-- Exercise --
Which lines in the material below contain the word "eleifend"? Copy each of them.

-- Data provided --
■ ■ ■ ■ ■

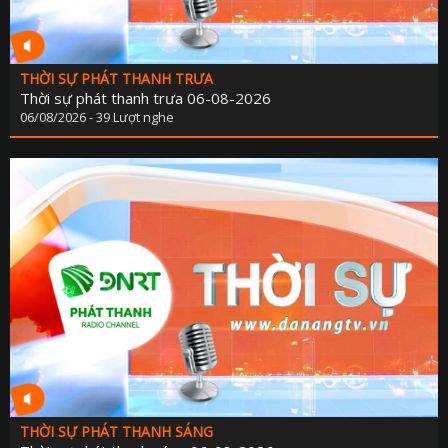
THỜI SỰ PHÁT THANH TRƯA
Thời sự phát thanh trưa 06-08-2026
06/08/2026 - 39 Lượt nghe
THỜI SỰ PHÁT THANH SÁNG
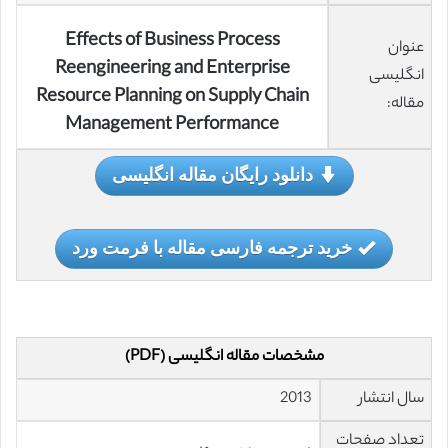
Effects of Business Process
عنوان
Reengineering and Enterprise
انگلیسی
Resource Planning on Supply Chain
مقاله:
Management Performance
دانلود رایگان مقاله انگلیسی
خرید ترجمه فارسی مقاله با فرمت ورد
مشخصات مقاله انگلیسی (PDF)
سال انتشار
2013
تعداد صفحات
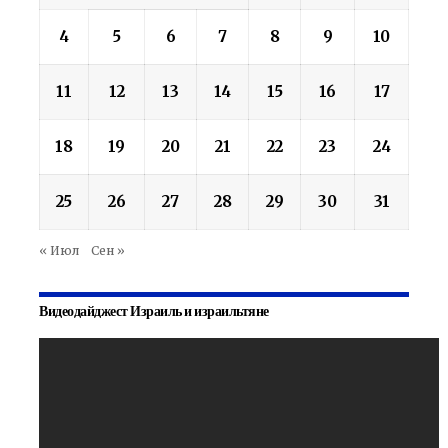
4
5
6
7
8
9
10
11
12
13
14
15
16
17
18
19
20
21
22
23
24
25
26
27
28
29
30
31
« Июл
Сен »
Видеодайджест Израиль и израильтяне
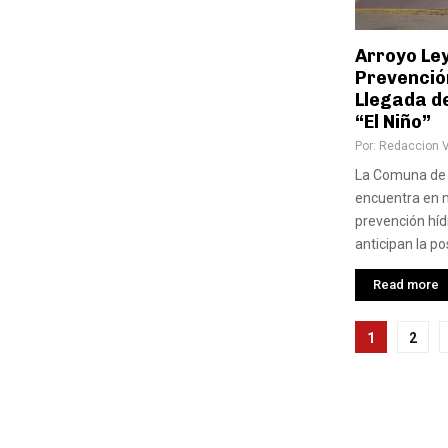
Arroyo Le
Prevención
Llegada d
“El Niño”
Por:
Redaccion 
La Comuna de 
encuentra en
prevención híd
anticipan la pos
Read more
Pagina
1
2
de
entra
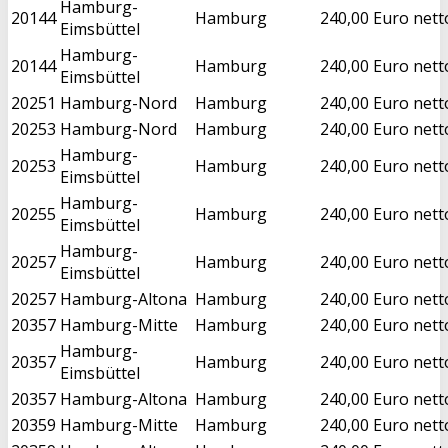
Hamburg-
20144
Hamburg
240,00 Euro nett
Eimsbüttel
Hamburg-
20144
Hamburg
240,00 Euro nett
Eimsbüttel
20251
Hamburg-Nord
Hamburg
240,00 Euro nett
20253
Hamburg-Nord
Hamburg
240,00 Euro nett
Hamburg-
20253
Hamburg
240,00 Euro nett
Eimsbüttel
Hamburg-
20255
Hamburg
240,00 Euro nett
Eimsbüttel
Hamburg-
20257
Hamburg
240,00 Euro nett
Eimsbüttel
20257
Hamburg-Altona
Hamburg
240,00 Euro nett
20357
Hamburg-Mitte
Hamburg
240,00 Euro nett
Hamburg-
20357
Hamburg
240,00 Euro nett
Eimsbüttel
20357
Hamburg-Altona
Hamburg
240,00 Euro nett
20359
Hamburg-Mitte
Hamburg
240,00 Euro nett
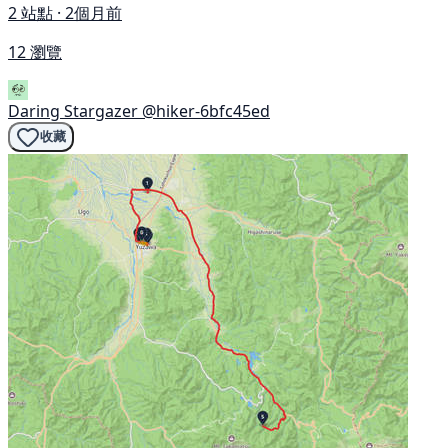
2 站點 · 2個月前
12 瀏覽
Daring Stargazer
@hiker-6bfc45ed
收藏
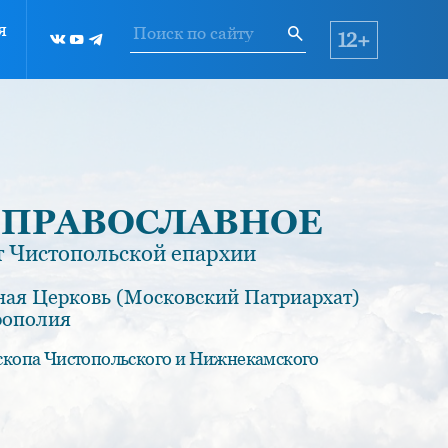
я
12+
 ПРАВОСЛАВНОЕ
 Чистопольской епархии
ная Церковь (Московский Патриархат)
рополия
скопа Чистопольского и Нижнекамского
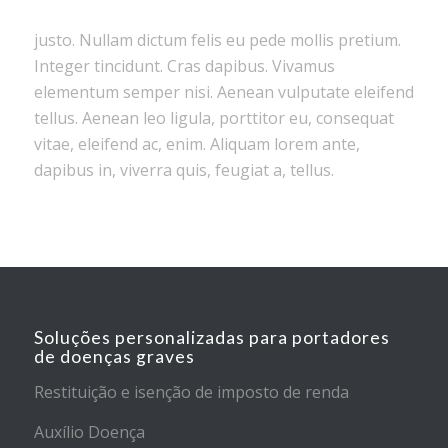
justo. Nullam dictum felis eu pede mollis pretium.
Integer tincidunt. Cras dapibus. Vivamus
elementum semper nisi. Aenean vulputate eleifend
tellus. Aenean leo ligula, porttitor eu, consequat
vitae, eleifend ac, enim. Aliquam lorem ante,
dapibus in, viverra quis, feugiat a, tellus.
Soluções personalizadas para portadores
de doenças graves
Restituição e isenção de imposto de renda
Auxílio Doença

■ ■ ■ ■ ■

-- Task output --
elementum semper nisi. Aenean vulputate eleifend
vitae, eleifend ac, enim. Aliquam lorem ante,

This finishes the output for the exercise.